Rekrutacja na studia: niż demograficzny. Łatwiej o wymarzony kierunek
Niż demograficzny daje się we znaki uczelniom. Jest coraz mniej chętnych do studiowania w poznańskich szkołach wyższych, a przez to coraz łatwiej dostać się na wymarzony kierunek. Właśnie kończy się pierwszy etap rekrutacji. Najwięcej chętnych na jedno miejsce zgłaszało się na kierunki Politechniki Poznańskiej.
Politechnika Poznańska ogłosiła wyniki rekrutacji jako jedna z pierwszych szkół wyższych w kraju. Chętnych do studiowania na tej technicznej uczelni nie brakuje. Na najbardziej popularnych kierunkach o jedno miejsce walczyło więcej niż 10 osób. Jakie to kierunki? - Inżynieria biomedyczna, na której mieliśmy 14 kandydatów na jedno miejsce - mówi prof. Jacek Goc, prorektor ds. kształcenia PP. - 13 kandydatów na miejsce zapisało się na Logistykę. Następnie 12 chętnych na miejsce chce studiować Inżynierię materiałową, a 11 Inżynierię bezpieczeństwa - dodaje.
Rekrutacja to dla uczelni zawsze duże przedsięwzięcie organizacyjne. Na Uniwersytecie Artystycznym jest w nią zaangażowanych 140 pracowników. Liczą się nie tylko oceny i wyniki matury, ale też umiejętności. - Na studia może być przyjęta osoba, która posiada świadectwo dojrzałości. Nas jednak przede wszystkim interesują umiejętności - mówi prof. Jacek Adamczak, prorektor ds. studenckich Uniwersytetu Artystycznego. - Od wielu lat popularnością cieszą się kierunku projektowe. One zyskują największe uznanie. Dużą popularnością cieszy się także Grafika komputerowa - dodaje Adamczak.
Nawet bardzo popularne kierunki nie wiążą się już jednak z dużym problemem z dostaniem się na studia. W tym roku o miejsce na Grafikę komputerową starały się cztery osoby. Pierwszy raz Uniwersytet Artystyczny będzie przeprowadzać drugą rekrutację, uzupełniającą, na Projektowanie mebli, Projektowanie krajobrazu oraz Fotografię.
Coraz bardziej widoczny jest niż demograficzny.
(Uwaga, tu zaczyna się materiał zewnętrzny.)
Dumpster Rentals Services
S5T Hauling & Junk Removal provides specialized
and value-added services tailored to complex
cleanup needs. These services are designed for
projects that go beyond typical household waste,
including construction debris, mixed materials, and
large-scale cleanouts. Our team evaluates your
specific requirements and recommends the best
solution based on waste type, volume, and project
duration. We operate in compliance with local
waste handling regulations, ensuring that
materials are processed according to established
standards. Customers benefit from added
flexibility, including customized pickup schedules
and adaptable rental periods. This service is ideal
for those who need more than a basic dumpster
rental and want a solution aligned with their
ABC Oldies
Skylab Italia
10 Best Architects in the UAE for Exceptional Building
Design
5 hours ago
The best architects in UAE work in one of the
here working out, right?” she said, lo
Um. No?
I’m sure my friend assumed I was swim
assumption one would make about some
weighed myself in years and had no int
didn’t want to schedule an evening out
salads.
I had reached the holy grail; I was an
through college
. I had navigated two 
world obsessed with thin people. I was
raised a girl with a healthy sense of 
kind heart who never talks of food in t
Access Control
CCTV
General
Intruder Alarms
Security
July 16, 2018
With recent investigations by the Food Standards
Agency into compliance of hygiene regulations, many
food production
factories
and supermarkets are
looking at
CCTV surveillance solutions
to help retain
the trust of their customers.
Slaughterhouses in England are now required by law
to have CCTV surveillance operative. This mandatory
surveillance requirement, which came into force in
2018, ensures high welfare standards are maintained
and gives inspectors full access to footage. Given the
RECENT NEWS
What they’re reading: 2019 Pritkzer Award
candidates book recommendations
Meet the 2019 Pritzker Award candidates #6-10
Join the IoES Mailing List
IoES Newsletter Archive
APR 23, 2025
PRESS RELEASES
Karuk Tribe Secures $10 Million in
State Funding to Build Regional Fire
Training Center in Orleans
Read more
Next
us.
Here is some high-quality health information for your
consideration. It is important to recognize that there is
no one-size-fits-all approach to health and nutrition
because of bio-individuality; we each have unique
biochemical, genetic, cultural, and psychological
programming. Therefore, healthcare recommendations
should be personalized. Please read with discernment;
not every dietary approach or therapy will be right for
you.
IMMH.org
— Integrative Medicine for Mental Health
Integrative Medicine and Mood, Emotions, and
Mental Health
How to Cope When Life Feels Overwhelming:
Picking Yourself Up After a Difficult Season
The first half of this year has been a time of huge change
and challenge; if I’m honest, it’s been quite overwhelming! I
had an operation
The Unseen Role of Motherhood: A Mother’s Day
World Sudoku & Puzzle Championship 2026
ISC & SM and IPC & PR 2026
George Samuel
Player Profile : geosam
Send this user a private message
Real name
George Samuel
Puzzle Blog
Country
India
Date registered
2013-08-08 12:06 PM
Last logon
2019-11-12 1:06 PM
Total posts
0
Uczelnie walczą więc o studentów tworząc nowe kierunki. - W tym roku otwieramy jeszcze dwa nowe kierunki - mówi Marcelina Hęćka z Wyższej Szkoły Nauk Humanistycznych i Dziennikarstwa. - To Bezpieczeństwo w biznesie oraz Doradztwo i coaching. Ten drugi kierunek już od dłuższego czasu cieszy się bardzo dużym zainteresowaniem. To pierwsze takie studia w Polsce - dodaje.
O studentów walczą też uczelnie państwowe. Nowe kierunki powstają na Uniwersytecie im. Adama Mickiewicza. Pierwszy etap rekrutacji kończy się w czwartek. Na 25 tysięcy miejsc zarejestrowano... 24 tysiące kandydatów.
- Mamy tak zwane strzały w dziesiątkę - mówi Dominika Narożna, rzeczniczka UAM. - Do takich strzałów w dziesiątkę należą neofilologie. Na pierwszym miejscu jest Filologia szwedzka, później Filologia norweska. Oprócz tego Japonistyka jest na bardzo wysokim miejscu - dodaje. Dobrym pomysłem okazał się także nowy kierunek utworzony przez UAM. To studia prawniczo-ekonomiczne współtworzone z Uniwersytetem Ekonomicznym. O jedno miejsce starało się tutaj 9 osób.
Uczelnie zaczynają sobie zdawać sprawę z tego, że kolejne lata mogą być problematyczne pod względem małej liczby studentów. - O ile na studiach stacjonarnych niż demograficzny nie dotyka uniwersytetu, to może być problem na studiach niestacjonarnych - kończy Narożna.